Material for this exercise –
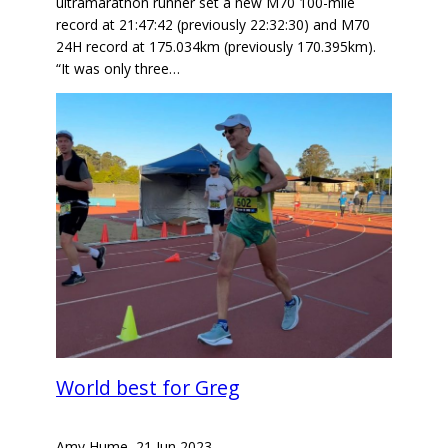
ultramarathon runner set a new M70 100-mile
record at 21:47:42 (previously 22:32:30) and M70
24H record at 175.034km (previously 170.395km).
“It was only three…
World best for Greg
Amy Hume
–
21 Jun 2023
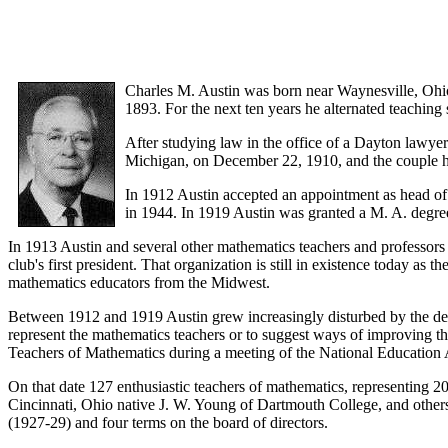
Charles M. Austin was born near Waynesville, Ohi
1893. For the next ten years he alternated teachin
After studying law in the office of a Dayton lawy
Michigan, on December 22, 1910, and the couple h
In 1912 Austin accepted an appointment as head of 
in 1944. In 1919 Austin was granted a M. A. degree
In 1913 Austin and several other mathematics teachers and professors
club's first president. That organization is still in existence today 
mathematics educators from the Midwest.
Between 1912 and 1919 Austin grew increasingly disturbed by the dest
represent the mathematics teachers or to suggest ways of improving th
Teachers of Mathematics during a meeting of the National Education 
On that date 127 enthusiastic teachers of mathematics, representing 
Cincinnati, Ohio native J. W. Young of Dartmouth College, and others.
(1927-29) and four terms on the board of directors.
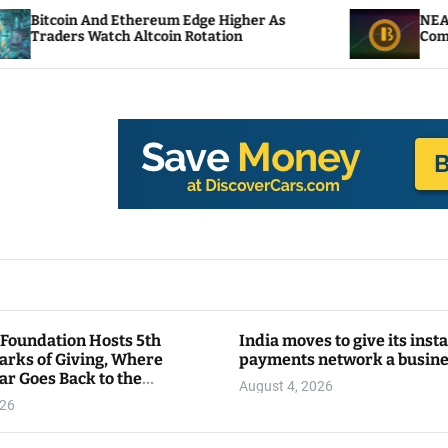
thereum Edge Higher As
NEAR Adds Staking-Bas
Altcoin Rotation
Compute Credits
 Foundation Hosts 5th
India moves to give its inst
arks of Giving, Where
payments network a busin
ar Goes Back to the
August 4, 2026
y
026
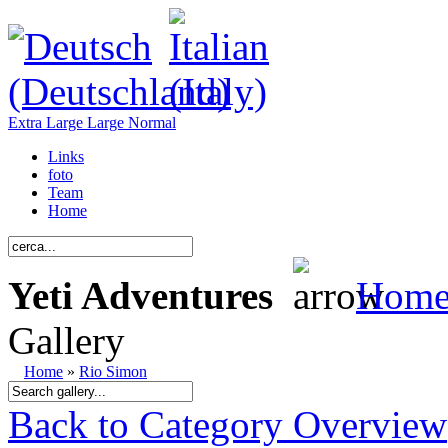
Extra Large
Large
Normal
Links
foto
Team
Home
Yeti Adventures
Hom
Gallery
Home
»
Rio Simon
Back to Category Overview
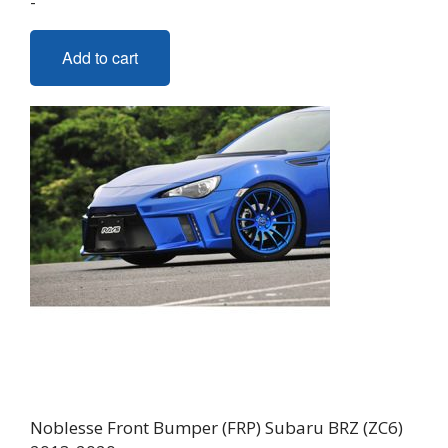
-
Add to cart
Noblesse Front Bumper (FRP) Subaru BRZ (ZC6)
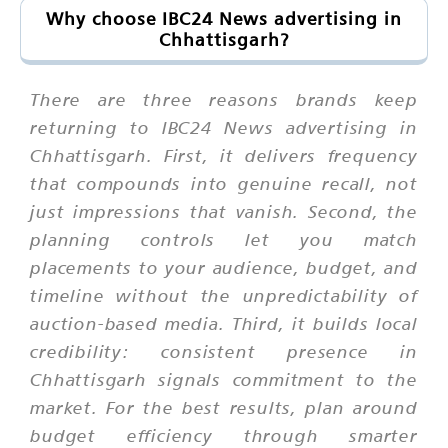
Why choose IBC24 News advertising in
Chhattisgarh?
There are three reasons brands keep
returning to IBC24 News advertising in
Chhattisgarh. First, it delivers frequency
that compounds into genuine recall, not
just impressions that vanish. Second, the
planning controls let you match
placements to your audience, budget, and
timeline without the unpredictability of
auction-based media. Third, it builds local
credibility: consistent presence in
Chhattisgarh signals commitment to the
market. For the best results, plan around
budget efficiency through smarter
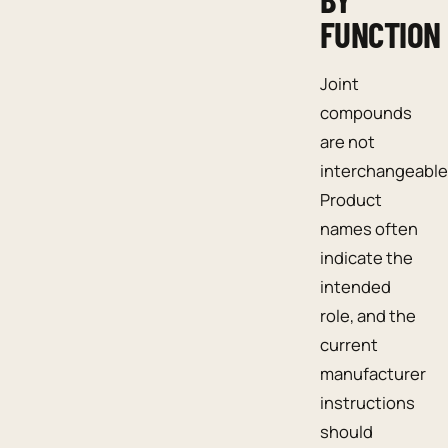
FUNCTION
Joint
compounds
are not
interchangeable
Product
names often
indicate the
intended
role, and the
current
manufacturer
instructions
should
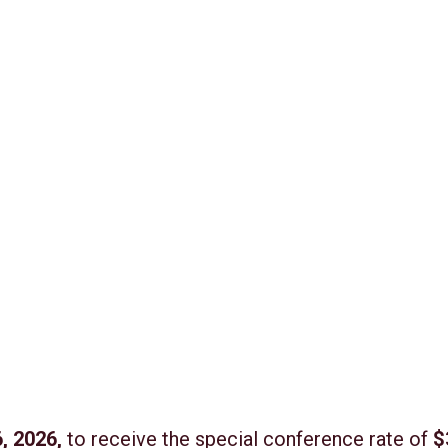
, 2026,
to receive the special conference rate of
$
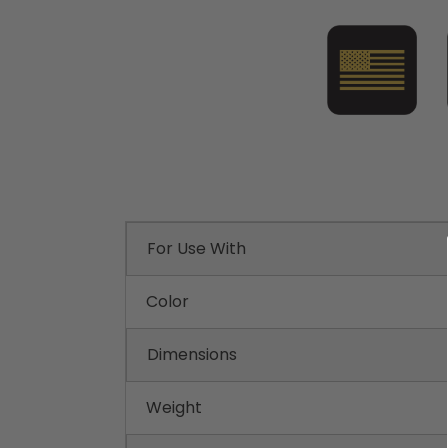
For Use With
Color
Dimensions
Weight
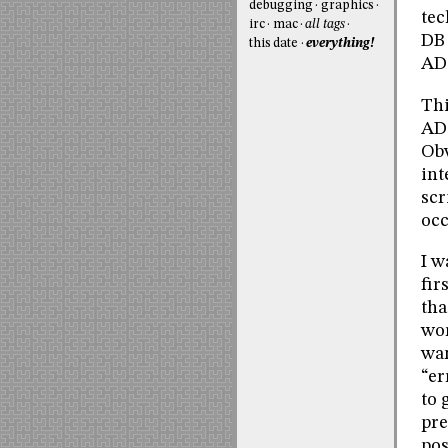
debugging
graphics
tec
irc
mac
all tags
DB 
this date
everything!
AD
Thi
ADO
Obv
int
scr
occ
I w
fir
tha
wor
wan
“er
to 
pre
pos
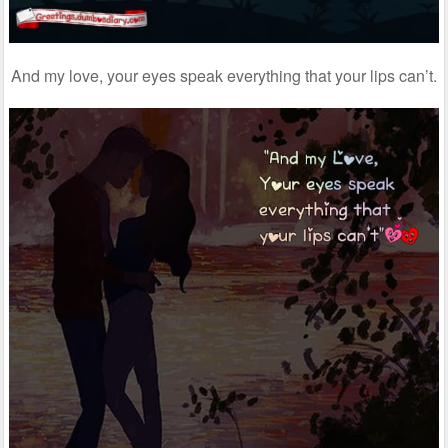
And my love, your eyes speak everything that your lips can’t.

--

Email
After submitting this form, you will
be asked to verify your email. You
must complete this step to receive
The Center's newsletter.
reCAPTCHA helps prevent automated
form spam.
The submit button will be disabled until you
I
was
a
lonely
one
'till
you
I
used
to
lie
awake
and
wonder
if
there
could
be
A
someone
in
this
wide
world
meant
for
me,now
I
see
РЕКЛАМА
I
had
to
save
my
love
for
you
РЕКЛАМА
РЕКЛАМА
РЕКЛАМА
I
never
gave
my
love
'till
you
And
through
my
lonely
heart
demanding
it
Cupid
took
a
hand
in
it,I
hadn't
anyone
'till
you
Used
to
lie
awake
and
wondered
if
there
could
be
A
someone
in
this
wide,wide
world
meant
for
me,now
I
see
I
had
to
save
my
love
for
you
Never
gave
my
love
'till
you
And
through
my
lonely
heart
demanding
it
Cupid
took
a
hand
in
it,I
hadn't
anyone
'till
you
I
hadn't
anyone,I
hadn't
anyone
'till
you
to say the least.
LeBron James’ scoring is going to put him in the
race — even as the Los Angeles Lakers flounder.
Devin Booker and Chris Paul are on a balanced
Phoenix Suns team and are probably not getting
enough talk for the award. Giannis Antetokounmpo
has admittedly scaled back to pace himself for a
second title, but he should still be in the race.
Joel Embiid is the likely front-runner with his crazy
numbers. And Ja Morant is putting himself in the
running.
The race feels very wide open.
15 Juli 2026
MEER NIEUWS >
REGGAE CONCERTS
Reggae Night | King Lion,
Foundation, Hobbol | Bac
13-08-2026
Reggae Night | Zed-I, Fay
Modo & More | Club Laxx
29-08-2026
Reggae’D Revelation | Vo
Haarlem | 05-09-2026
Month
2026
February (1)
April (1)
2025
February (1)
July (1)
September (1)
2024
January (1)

---

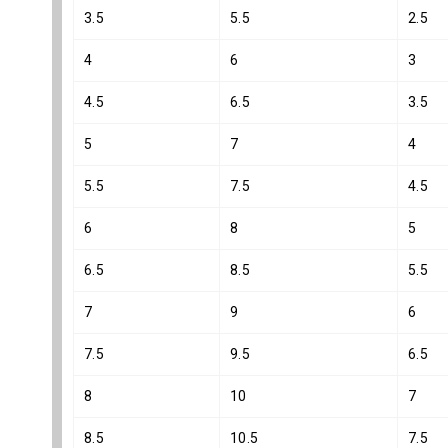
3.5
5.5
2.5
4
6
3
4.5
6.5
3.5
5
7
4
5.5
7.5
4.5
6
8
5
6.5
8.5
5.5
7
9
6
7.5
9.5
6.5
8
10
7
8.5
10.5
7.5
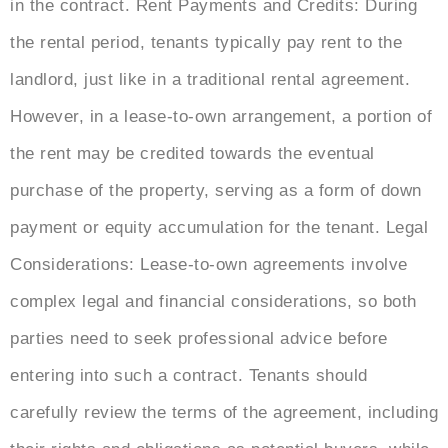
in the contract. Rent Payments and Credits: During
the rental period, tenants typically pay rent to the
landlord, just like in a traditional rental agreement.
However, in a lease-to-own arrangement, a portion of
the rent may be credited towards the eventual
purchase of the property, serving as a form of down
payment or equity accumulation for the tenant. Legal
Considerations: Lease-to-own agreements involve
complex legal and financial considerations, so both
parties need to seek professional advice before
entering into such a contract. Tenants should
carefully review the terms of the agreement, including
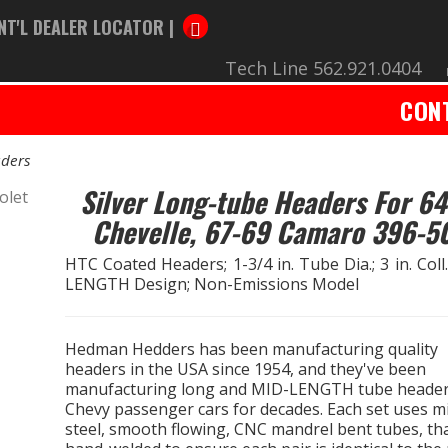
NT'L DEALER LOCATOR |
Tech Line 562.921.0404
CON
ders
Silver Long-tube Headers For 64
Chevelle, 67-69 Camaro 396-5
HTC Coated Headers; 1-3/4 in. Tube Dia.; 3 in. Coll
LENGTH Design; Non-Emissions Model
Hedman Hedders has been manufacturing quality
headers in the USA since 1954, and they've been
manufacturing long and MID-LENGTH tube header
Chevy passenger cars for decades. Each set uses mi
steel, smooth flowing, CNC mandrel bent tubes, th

Assigned task – Give back precisely the lines above that start at the line containing "enough talk for" and end at the line containing "January (1)", inclusive. No other lines belong in the output.

Reply –
enough talk for the award. Giannis Antetokounmpo
has admittedly scaled back to pace himself for a
second title, but he should still be in the race.
Joel Embiid is the likely front-runner with his crazy
numbers. And Ja Morant is putting himself in the
running.
The race feels very wide open.
15 Juli 2026
MEER NIEUWS >
REGGAE CONCERTS
Reggae Night | King Lion,
Foundation, Hobbol | Bac
13-08-2026
Reggae Night | Zed-I, Fay
Modo & More | Club Laxx
29-08-2026
Reggae’D Revelation | Vo
Haarlem | 05-09-2026
Month
2026
February (1)
April (1)
2025
February (1)
July (1)
September (1)
2024
January (1)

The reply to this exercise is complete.